[Stored data entries]
********************

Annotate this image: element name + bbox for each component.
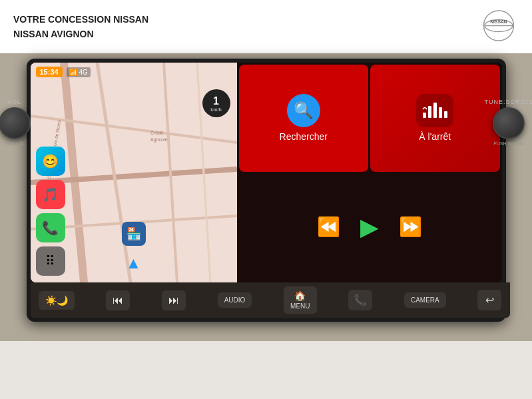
screen: Chemin de la Croix de Nores Crédit Agric… bbox=[31, 63, 502, 282]
rewind-button[interactable]: ⏪ bbox=[317, 216, 340, 238]
tune-label: TUNE:SCROLL bbox=[484, 99, 532, 105]
playback-controls: ⏪ ▶ ⏩ bbox=[239, 174, 500, 281]
dealer-line2: NISSAN AVIGNON bbox=[13, 27, 148, 41]
menu-button[interactable]: 🏠 MENU bbox=[284, 286, 316, 314]
push-sound-label: PUSH SOUND bbox=[493, 141, 525, 146]
tune-knob-container: TUNE:SCROLL PUSH SOUND bbox=[484, 99, 532, 146]
grid-icon[interactable]: ⠿ bbox=[36, 246, 65, 276]
nissan-logo: NISSAN bbox=[479, 7, 519, 47]
phone-button[interactable]: 📞 bbox=[348, 290, 372, 310]
svg-rect-16 bbox=[428, 106, 431, 118]
location-marker: 🏪 bbox=[122, 222, 146, 246]
vol-knob[interactable] bbox=[0, 107, 31, 139]
svg-rect-19 bbox=[444, 111, 447, 118]
music-icon[interactable]: 🎵 bbox=[36, 180, 65, 209]
dealer-info: VOTRE CONCESSION NISSAN NISSAN AVIGNON bbox=[13, 12, 148, 42]
music-label: À l'arrêt bbox=[419, 131, 451, 142]
screen-outer: Chemin de la Croix de Nores Crédit Agric… bbox=[27, 59, 506, 322]
play-button[interactable]: ▶ bbox=[360, 213, 379, 241]
waze-icon[interactable]: 😊 bbox=[36, 147, 65, 176]
vol-label: VOL bbox=[7, 99, 21, 105]
svg-rect-18 bbox=[439, 107, 442, 118]
map-panel[interactable]: Chemin de la Croix de Nores Crédit Agric… bbox=[31, 63, 237, 282]
vol-knob-container: VOL PUSH ⏻ bbox=[0, 99, 31, 146]
search-tile[interactable]: 🔍 Rechercher bbox=[239, 65, 369, 172]
phone-icon[interactable]: 📞 bbox=[36, 213, 65, 242]
bottom-bezel bbox=[0, 324, 532, 341]
direction-arrow: ▲ bbox=[126, 254, 142, 272]
infotainment-wrapper: VOL PUSH ⏻ TUNE:SCROLL PUSH SOUND bbox=[0, 53, 532, 324]
push-label: PUSH ⏻ bbox=[5, 141, 23, 146]
carplay-controls: 🔍 Rechercher bbox=[237, 63, 502, 282]
prev-track-button[interactable]: ⏮ bbox=[106, 290, 130, 310]
camera-button[interactable]: CAMERA bbox=[404, 292, 446, 308]
back-button[interactable]: ↩ bbox=[477, 290, 501, 310]
music-app-icon bbox=[416, 94, 453, 127]
svg-text:NISSAN: NISSAN bbox=[490, 19, 507, 23]
controls-bar: ☀️🌙 ⏮ ⏭ AUDIO 🏠 MENU 📞 CAMERA ↩ bbox=[31, 282, 510, 318]
app-icons: 😊 🎵 📞 ⠿ bbox=[36, 147, 65, 276]
time-display: 15:34 bbox=[36, 67, 63, 77]
tune-knob[interactable] bbox=[493, 107, 525, 139]
speed-display: 1 km/h bbox=[202, 89, 230, 117]
search-label: Rechercher bbox=[280, 131, 328, 142]
brightness-button[interactable]: ☀️🌙 bbox=[39, 291, 75, 310]
svg-text:Agricole: Agricole bbox=[150, 137, 167, 143]
svg-text:Crédit: Crédit bbox=[150, 131, 163, 135]
status-bar: 15:34 📶 4G bbox=[36, 67, 91, 77]
fast-forward-button[interactable]: ⏩ bbox=[399, 216, 422, 238]
search-icon: 🔍 bbox=[287, 94, 320, 127]
music-tile[interactable]: À l'arrêt bbox=[370, 65, 500, 172]
header: VOTRE CONCESSION NISSAN NISSAN AVIGNON N… bbox=[0, 0, 532, 53]
next-track-button[interactable]: ⏭ bbox=[162, 290, 186, 310]
signal-indicator: 📶 4G bbox=[67, 67, 91, 77]
svg-rect-17 bbox=[433, 103, 437, 118]
dealer-line1: VOTRE CONCESSION NISSAN bbox=[13, 12, 148, 27]
svg-rect-15 bbox=[423, 113, 426, 118]
audio-button[interactable]: AUDIO bbox=[218, 292, 252, 308]
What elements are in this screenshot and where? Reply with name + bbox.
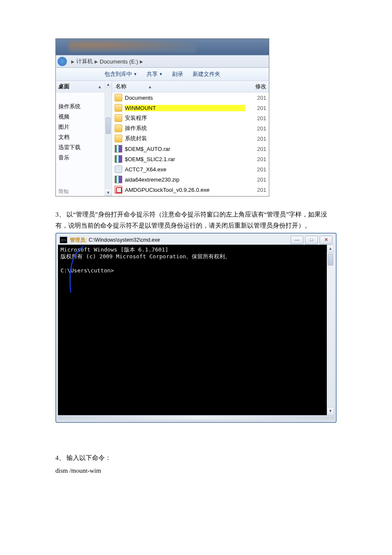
minimize-button[interactable]: —	[291, 236, 303, 244]
explorer-nav-pane: 桌面▲ 操作系统视频图片文档迅雷下载音乐 简知	[56, 81, 105, 196]
nav-item[interactable]: 图片	[56, 122, 104, 132]
file-date: 201	[245, 187, 266, 193]
file-name: WINMOUNT	[125, 105, 245, 111]
folder-icon	[115, 114, 122, 122]
file-name: aida64extreme230.zip	[125, 176, 245, 183]
chevron-right-icon: ▶	[140, 59, 143, 64]
cmd-window: C:\ 管理员: C:\Windows\system32\cmd.exe — □…	[55, 233, 337, 423]
file-row[interactable]: $OEM$_SLIC2.1.rar201	[112, 154, 269, 164]
file-name: 系统封装	[125, 135, 245, 142]
nav-bottom-item[interactable]: 简知	[58, 188, 69, 195]
file-date: 201	[245, 95, 266, 101]
file-name: AMDGPUClockTool_v0.9.26.0.exe	[125, 187, 245, 193]
include-in-library-button[interactable]: 包含到库中 ▼	[104, 70, 137, 78]
file-date: 201	[245, 176, 266, 183]
scroll-down-icon[interactable]: ▼	[327, 407, 334, 415]
nav-item[interactable]: 文档	[56, 132, 104, 142]
file-name: 操作系统	[125, 124, 245, 132]
file-row[interactable]: 系统封装201	[112, 133, 269, 144]
app-icon	[115, 186, 122, 194]
explorer-file-pane: 名称▲ 修改 Documents201WINMOUNT201安装程序201操作系…	[112, 81, 269, 196]
paragraph-step-3: 3、 以“管理员”身份打开命令提示符（注意命令提示符窗口的左上角应该有“管理员”…	[55, 209, 337, 231]
burn-button[interactable]: 刻录	[172, 70, 183, 78]
explorer-titlebar	[56, 39, 269, 55]
cmd-title-admin: 管理员:	[70, 237, 87, 244]
nav-item[interactable]: 操作系统	[56, 101, 104, 112]
column-headers: 名称▲ 修改	[112, 81, 269, 92]
file-date: 201	[245, 156, 266, 162]
chevron-right-icon: ▶	[71, 59, 75, 64]
exe-icon	[115, 165, 122, 173]
share-button[interactable]: 共享 ▼	[147, 70, 163, 78]
file-row[interactable]: ACTC7_X64.exe201	[112, 164, 269, 174]
col-name[interactable]: 名称▲	[112, 81, 242, 92]
file-name: 安装程序	[125, 114, 245, 122]
close-button[interactable]: ✕	[320, 236, 332, 244]
maximize-button[interactable]: □	[305, 236, 318, 244]
explorer-toolbar: 包含到库中 ▼ 共享 ▼ 刻录 新建文件夹	[56, 68, 269, 81]
rar-icon	[115, 145, 122, 153]
command-text: dism /mount-wim	[55, 465, 337, 477]
chevron-right-icon: ▶	[95, 59, 98, 64]
breadcrumb-drive[interactable]: Documents (E:)	[100, 58, 138, 65]
back-button-icon[interactable]	[58, 57, 67, 66]
scroll-up-icon[interactable]: ▲	[327, 245, 334, 253]
explorer-address-bar[interactable]: ▶ 计算机 ▶ Documents (E:) ▶	[56, 55, 269, 68]
article-text: 3、 以“管理员”身份打开命令提示符（注意命令提示符窗口的左上角应该有“管理员”…	[55, 209, 337, 231]
new-folder-button[interactable]: 新建文件夹	[193, 70, 220, 78]
dropdown-icon: ▼	[133, 72, 137, 76]
nav-scrollbar[interactable]: ▲ ▼	[105, 81, 112, 196]
file-row[interactable]: Documents201	[112, 92, 269, 103]
file-row[interactable]: $OEM$_AUTO.rar201	[112, 144, 269, 154]
article-text-2: 4、 输入以下命令： dism /mount-wim	[55, 453, 337, 476]
breadcrumb-computer[interactable]: 计算机	[76, 58, 93, 65]
file-date: 201	[245, 125, 266, 132]
folder-icon	[115, 94, 122, 101]
file-date: 201	[245, 166, 266, 173]
file-date: 201	[245, 146, 266, 152]
nav-item[interactable]: 音乐	[56, 153, 104, 163]
cmd-title-path: C:\Windows\system32\cmd.exe	[89, 237, 160, 243]
rar-icon	[115, 176, 122, 183]
folder-icon	[115, 124, 122, 132]
file-name: $OEM$_AUTO.rar	[125, 146, 245, 152]
file-row[interactable]: WINMOUNT201	[112, 103, 269, 113]
scroll-up-icon[interactable]: ▲	[105, 81, 112, 88]
file-row[interactable]: aida64extreme230.zip201	[112, 174, 269, 185]
file-date: 201	[245, 105, 266, 111]
file-row[interactable]: 操作系统201	[112, 123, 269, 133]
file-row[interactable]: AMDGPUClockTool_v0.9.26.0.exe201	[112, 185, 269, 195]
cmd-icon: C:\	[60, 237, 67, 243]
file-name: ACTC7_X64.exe	[125, 166, 245, 173]
file-name: $OEM$_SLIC2.1.rar	[125, 156, 245, 162]
scroll-thumb[interactable]	[106, 118, 111, 134]
paragraph-step-4: 4、 输入以下命令：	[55, 453, 337, 464]
file-date: 201	[245, 115, 266, 121]
cmd-titlebar: C:\ 管理员: C:\Windows\system32\cmd.exe — □…	[58, 235, 334, 245]
scroll-thumb[interactable]	[328, 254, 333, 266]
nav-item[interactable]: 迅雷下载	[56, 142, 104, 153]
folder-icon	[115, 135, 122, 142]
explorer-window: ▶ 计算机 ▶ Documents (E:) ▶ 包含到库中 ▼ 共享 ▼ 刻录…	[55, 38, 269, 197]
file-row[interactable]: 安装程序201	[112, 113, 269, 123]
nav-item[interactable]	[56, 92, 104, 101]
rar-icon	[115, 155, 122, 163]
sort-asc-icon: ▲	[148, 84, 152, 89]
cmd-scrollbar[interactable]: ▲ ▼	[327, 245, 334, 415]
nav-item[interactable]: 视频	[56, 112, 104, 122]
cmd-output[interactable]: Microsoft Windows [版本 6.1.7601] 版权所有 (c)…	[58, 245, 327, 415]
file-date: 201	[245, 136, 266, 142]
sort-asc-icon: ▲	[98, 84, 102, 89]
col-modified[interactable]: 修改	[242, 81, 269, 92]
dropdown-icon: ▼	[159, 72, 163, 76]
file-name: Documents	[125, 95, 245, 101]
nav-header[interactable]: 桌面▲	[56, 81, 104, 92]
folder-icon	[115, 104, 122, 112]
scroll-down-icon[interactable]: ▼	[105, 189, 112, 196]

********************

**About this task**
Copy all lines from the entries that contain the word "Windows".

**Output of the exercise**
cmd-window: C:\ 管理员: C:\Windows\system32\cmd.exe — □…	[55, 233, 337, 423]
cmd-title-path: C:\Windows\system32\cmd.exe	[89, 237, 160, 243]
cmd-titlebar: C:\ 管理员: C:\Windows\system32\cmd.exe — □…	[58, 235, 334, 245]
cmd-output[interactable]: Microsoft Windows [版本 6.1.7601] 版权所有 (c)…	[58, 245, 327, 415]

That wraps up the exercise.